For errors during processing (e.g., JSONPath extraction failures, embedding generation errors), the actionReason contains the specific error message:

{
  "type": "SEMANTIC_PROMPT_GUARD",
  "message": {
    "action": "GUARDRAIL_INTERVENED",
    "interveningGuardrail": "semantic-prompt-guard",
    "actionReason": "Error extracting value from JSONPath",
    "direction": "REQUEST"
  }
}

Performance Considerations

  1. Embedding Generation Latency: Generating embeddings adds ~100-500ms to request processing. This is a one-time cost per request.

  2. Batch Processing: All allow/deny phrase embeddings are generated in a single batch during policy initialization, minimizing initialization overhead.

  3. Similarity Calculation: Cosine similarity calculations are fast (typically < 10ms) even with many phrases.

  4. Embedding Provider Selection:

  5. OpenAI: Fast, reliable, good for most use cases
  6. Mistral: Alternative option with good performance
  7. Azure OpenAI: Good for Azure-integrated environments

Notes

  • The policy validates prompts in the request phase only (before sending to LLM). Response validation is not supported.

  • Embeddings for allow/deny phrases are generated automatically during policy initialization. Ensure the embedding provider is accessible at initialization time.

  • The policy uses cosine similarity to compare embeddings. This is optimal for semantic similarity matching.

  • At least one of allowedPhrases or deniedPhrases must be provided. An empty list for both will cause policy initialization to fail.

  • Similarity thresholds are independent for allow and deny lists. You can use different thresholds for each list based on your requirements.

  • JSONPath extraction is optional. If not specified, the entire request body (as string) is used for embedding generation.

  • The embeddingModel parameter is required for OPENAI and MISTRAL providers, but not for AZURE_OPENAI (the deployment name is included in the endpoint URL).

  • For Azure OpenAI, the authentication header is automatically set to api-key. For other providers, it's set to Authorization.
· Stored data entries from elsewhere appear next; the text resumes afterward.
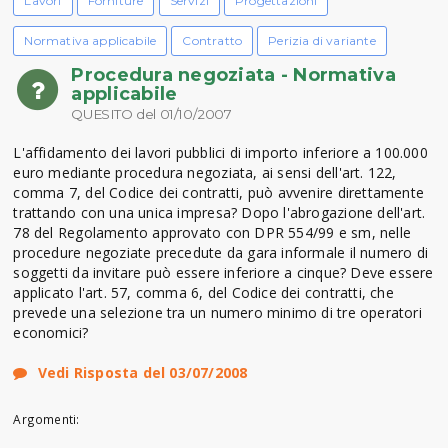
Lavori
Forniture
Servizi
Progettazioni
Normativa applicabile
Contratto
Perizia di variante
Procedura negoziata - Normativa
applicabile
QUESITO del 01/10/2007
L'affidamento dei lavori pubblici di importo inferiore a 100.000
euro mediante procedura negoziata, ai sensi dell'art. 122,
comma 7, del Codice dei contratti, può avvenire direttamente
trattando con una unica impresa? Dopo l'abrogazione dell'art.
78 del Regolamento approvato con DPR 554/99 e sm, nelle
procedure negoziate precedute da gara informale il numero di
soggetti da invitare può essere inferiore a cinque? Deve essere
applicato l'art. 57, comma 6, del Codice dei contratti, che
prevede una selezione tra un numero minimo di tre operatori
economici?
Vedi Risposta del 03/07/2008
Argomenti: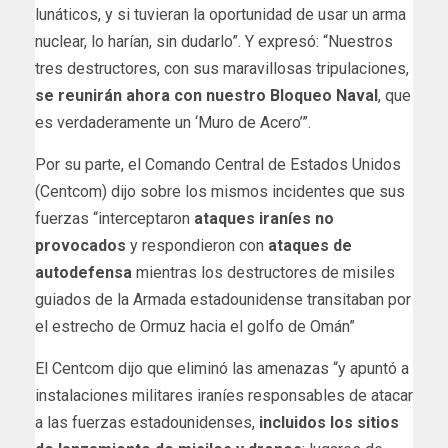
lunáticos, y si tuvieran la oportunidad de usar un arma
nuclear, lo harían, sin dudarlo”. Y expresó: “Nuestros
tres destructores, con sus maravillosas tripulaciones,
se reunirán ahora con nuestro Bloqueo Naval
, que
es verdaderamente un ‘Muro de Acero’”.
Por su parte, el Comando Central de Estados Unidos
(Centcom) dijo sobre los mismos incidentes que sus
fuerzas “interceptaron
ataques iraníes no
provocados
y respondieron con
ataques de
autodefensa
mientras los destructores de misiles
guiados de la Armada estadounidense transitaban por
el estrecho de Ormuz hacia el golfo de Omán”
El Centcom dijo que eliminó las amenazas “y apuntó a
instalaciones militares iraníes responsables de atacar
a las fuerzas estadounidenses,
incluidos los sitios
  • The policy processes all phrases in batch during initialization for efficiency. Large phrase lists (100+ phrases) may take a few seconds to initialize.

  • Similarity scores range from 0.0 (no similarity) to 1.0 (identical meaning). Higher thresholds mean stricter matching.

  • For production deployments, monitor false positive/negative rates and adjust similarity thresholds accordingly.